In middle school, I attempted to throw myself my own surprise birthday party. I hinted at (aka, told my group of friends) where to have it, which days worked best, and who to invite — only to have the whole park hangout ruined by a mid-spring thunderstorm. Still, this story sums up the type of person I am: someone who prematurely reads the last page of a book and watches movies with the Wikipedia page ready, avoiding unnecessary anxiety. I'm not very go-with-the-flow; I like to plan, or at least receive a quick heads up.
So it goes without saying that 2020, with all its unpredictability, hasn't exactly been my favorite. Perhaps then it's not too surprising that I turned to astrology, albeit in an unconventional way.
In between surviving the pandemic and stressing about politics, the past few months at home have really forced me to examine my personal life, and laser-focus on the parts that are so up in the air. In January, it felt like my puzzle pieces were finally falling into place. I’d hit a stride in my career, achieving goals I had for years, working on projects I was proud of, and focusing on the future. These days, even the smallest of tasks feel draining, and with layoffs happening all around me, I’m just grateful to have a job. I had also felt like this year might be a big one for my relationship, but in reality, tensions have been high. I'd be lying if I said I haven't panicked over the thought of never getting married or having kids — two things I've always dreamed about and envisioned for myself.
With my brain so scrambled and lost, I felt the urge to speak with an astrologer. I'd received readings in the past that had mysteriously come to fruition, and to put it simply, I was curious. Would they see any major developments in my future? Would I get a promotion or experience a messy breakup? Of course, I planned to take it all with a grain of salt, but just knowing something to sort out this internal chaos seemed better than nothing.
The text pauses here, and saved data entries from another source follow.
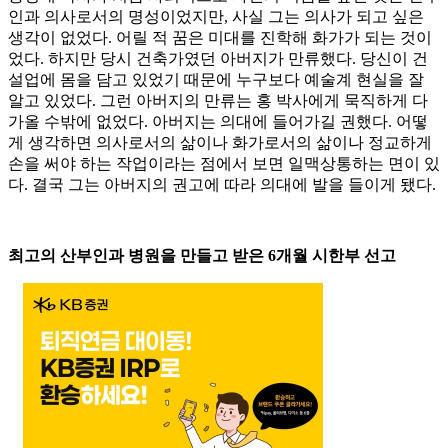
인과 의사로서의 명성이었지만, 사실 그는 의사가 되고 싶은
생각이 없었다. 어릴 적 꿈은 미대를 진학해 화가가 되는 것이
었다. 하지만 당시 건축가였던 아버지가 만류했다. 당신이 건
설업에 몸을 담고 있었기 때문에 누구보다 예술계 현실을 잘
알고 있었다. 그런 아버지의 만류는 홍 박사에게 묵직하게 다
가올 수밖에 없었다. 아버지는 의대에 들어가길 권했다. 어떻
게 생각하면 의사로서의 삶이나 화가로서의 삶이나 정교하게
손을 써야 하는 작업이라는 점에서 보면 일맥상통하는 면이 있
다. 결국 그는 아버지의 권고에 따라 의대에 발을 들이게 됐다.
최고의 산부인과 병원을 만들고 받은 6개월 시한부 선고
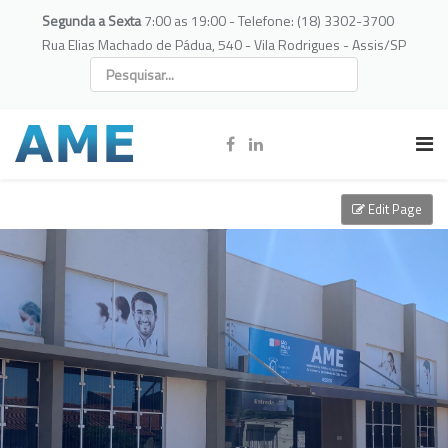
Segunda a Sexta
7:00 as 19:00 - Telefone: (18) 3302-3700
Rua Elias Machado de Pádua, 540 - Vila Rodrigues - Assis/SP
Edit Page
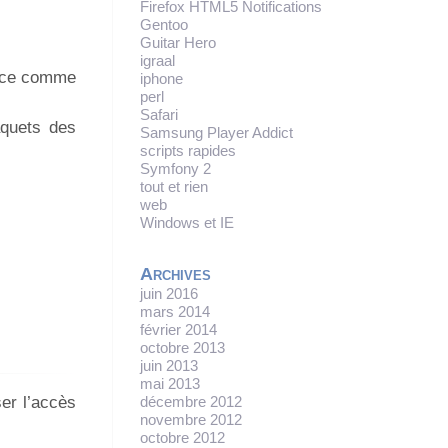
Firefox HTML5 Notifications
Gentoo
Guitar Hero
igraal
vice comme
iphone
perl
Safari
aquets des
Samsung Player Addict
scripts rapides
Symfony 2
tout et rien
web
Windows et IE
Archives
juin 2016
mars 2014
février 2014
octobre 2013
juin 2013
mai 2013
décembre 2012
er l’accès
novembre 2012
octobre 2012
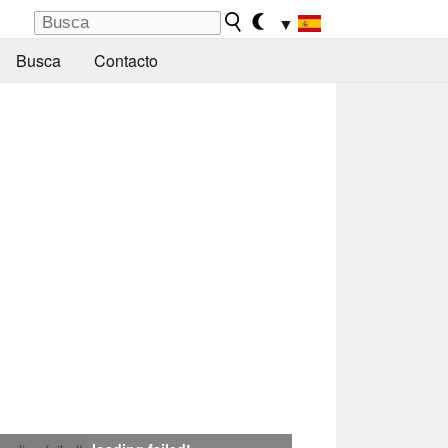
▼
Busca
Contacto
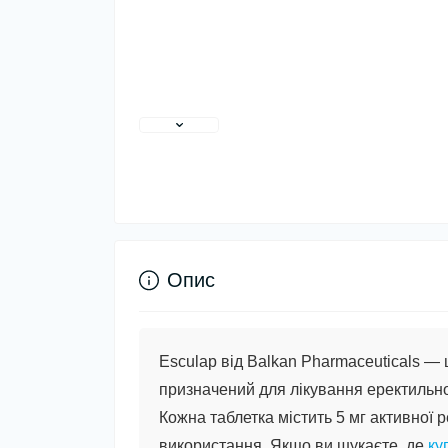
Опис
Esculap від Balkan Pharmaceuticals —
призначений для лікування еректильно
Кожна таблетка містить 5 мг активної 
використання. Якщо ви шукаєте, де
ку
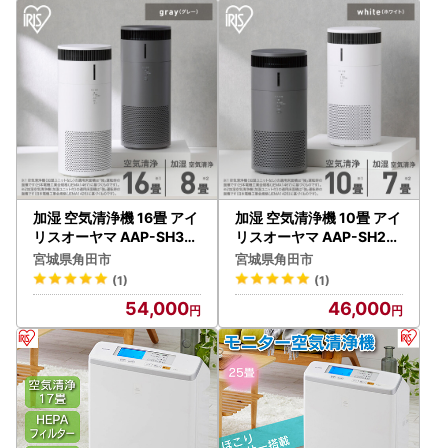
加湿 空気清浄機 16畳 アイ
加湿 空気清浄機 10畳 アイ
リスオーヤマ AAP-SH30
リスオーヤマ AAP-SH20
B-H グレー ｜ 空気清浄機
B-W ホワイト ｜ 空気清浄
宮城県角田市
宮城県角田市
機 花粉症
(1)
(1)
54,000
46,000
My first step was having what was meant to be a casual 15-minute call with InStyle writer Lisa Stardust. Our conversation ended up lasting two whole hours, and oddly, felt like a therapy session. The only difference was that now my ″therapist″ could ″see" parts of my life without me ever sharing them, and also knew how things would eventually play out. She told me about business opportunities that would come my way, crazy family drama, and which month would mean good things for my relationship. Even though I remained skeptical, just having an idea of what could happen gave me hope, and suddenly, I felt more relaxed than I had in months.
I'd been in a fog and on a downward spiral, but armed with a clearer look at what's to come, everything just felt more attainable. I excitedly shared things that Stardust told me with my family (“There’s a possibility I’ll have twins within the next two years!") and soon, I craved more. I started Googling other astrologists and psychics, this way I could cross reference and get a better idea of what the next year would hold.
I quickly discovered that you can purchase PDF or digital readings on Etsy (already my favorite site for scoring vintage) with some starting at just $4. I gradually added a few to my cart: one that focused solely on love, one that was organized by month, one that included a voice memo, one advertised by a clairvoyant empath, etc. Some of the readings lined up — specific months where I'd see financial gain, and most of them told me I would eventually have a son — but there was one prediction that was drastically different from the rest. Even so, there are still chaotic or sad days where I'll open every one of those documents and read them over again, letting that calmness wash over me once more. It makes me feel like there's still so much happiness and positivity in my future, or even that, yes, there actually is a future.
I know astrology and psychics aren't for everyone, and many who work in the industry also note that free will does come into play. Sometimes, they'll reveal multiple paths you can take, which will ultimately have an impact on the rest of your life. But, I view these predictions more like a vision board, or setting intentions for the year ahead. It's nice to know the possibilities, to dream a little bit, and be reassured that even on really bad days, things won't always be this dark.